Even the sights and sounds of the city suggest a certain derangement. When the Bay Area Rapid Transit (BART) system was first built in the 1970s, its designers failed to understand the acoustics between wheel, track, and tunnel. Since the nineteenth century, competent railroad engineers have known that a tapered, flanged wheel will handle turns better and generate less noise. For some reason, BART designers ignored this design in favor of a cylindrical wheel with a straight edge. Years of wear and tear have degraded the screech into a mad howl. According to a recent count by the San Francisco Chronicle, BART has lost nearly 10 million riders on nights and weekends because of the noise, grime, and lack of safety. It doesn’t help that it has also become a de facto shelter for drug addicts and the mentally ill.

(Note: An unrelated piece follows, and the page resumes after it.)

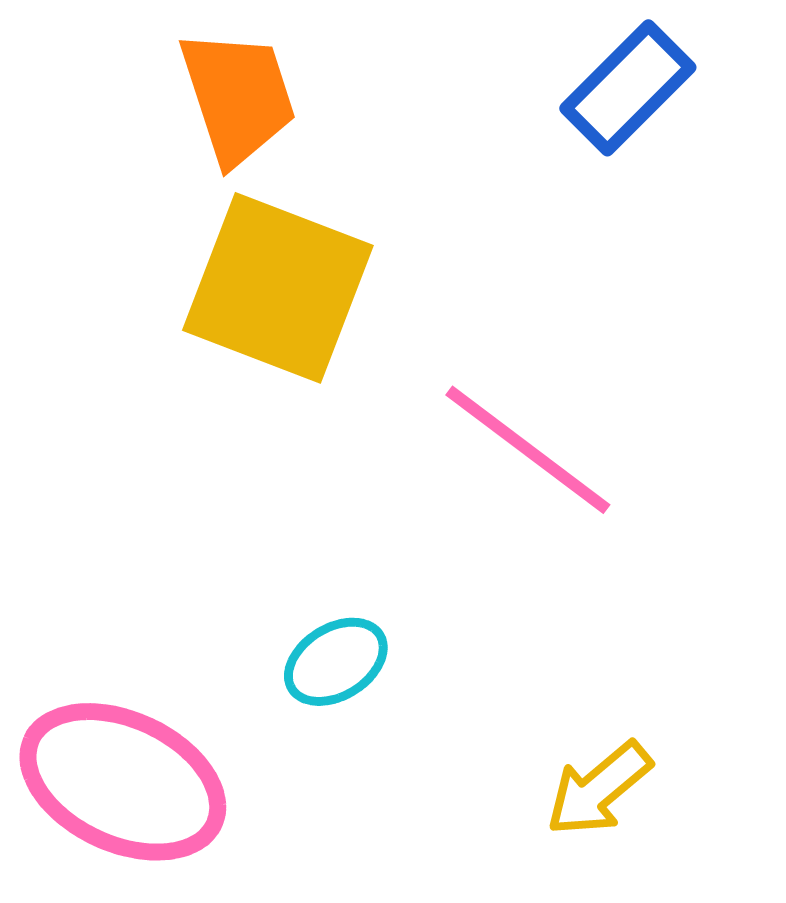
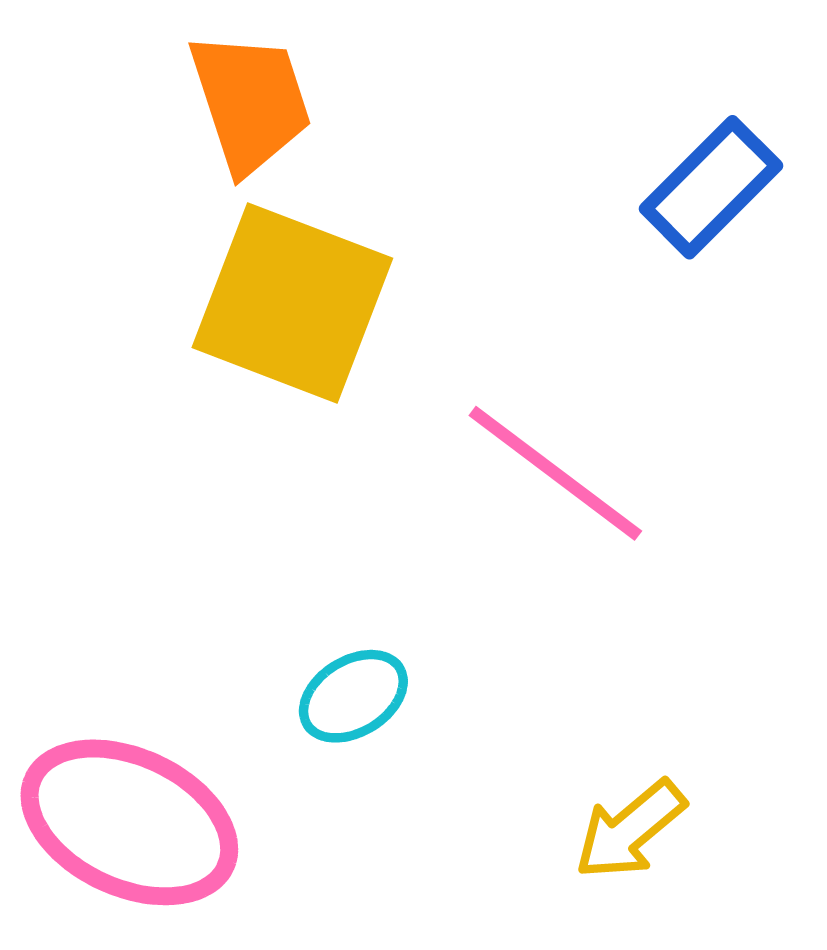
blue rectangle: (628, 88) -> (711, 187), moved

The Old Man used to tell of visiting San Francisco briefly in 1945.  His one-day impression of that city was that it was a marvel, a booming metropolis, clean, shining and prosperous.  My Uncle George was stationed in the area in the early Fifties and spent a fair amount of free time mooching about the waterfront and in Chinatown, and spoke enthusiastically about what a great place the Bay Area was.

No longer.

Things were bad when I spent 2017 in the area, and the rot had spread as far as Silicon Valley, where bums sleep in the parks and along the trails and side streets are lined with parked RVs.  On our few ventures into the downtown area, we were treated to the sights, sounds and smells of Frisco’s bum, drug and feces-coated streets.  As Mr. Gibson points out, they have gone from bad to worse.

I’ve harped on this theme for some time now.  But it’s hard to watch what was one of America’s great cities descend into chaos; but holy crap, a DA who worked for Hugo Chavez?  That’s well past chaos and into enemy action.

It’s hard to find a good solution for San Francisco, where people keep voting in the lunatics running this asylum.  As Mencken pointed out, democracy is the idea that the people know what government they want and deserve to get it, good and hard.

San Francisco in particular and, honestly, California in general, seem determined to prove Mencken right.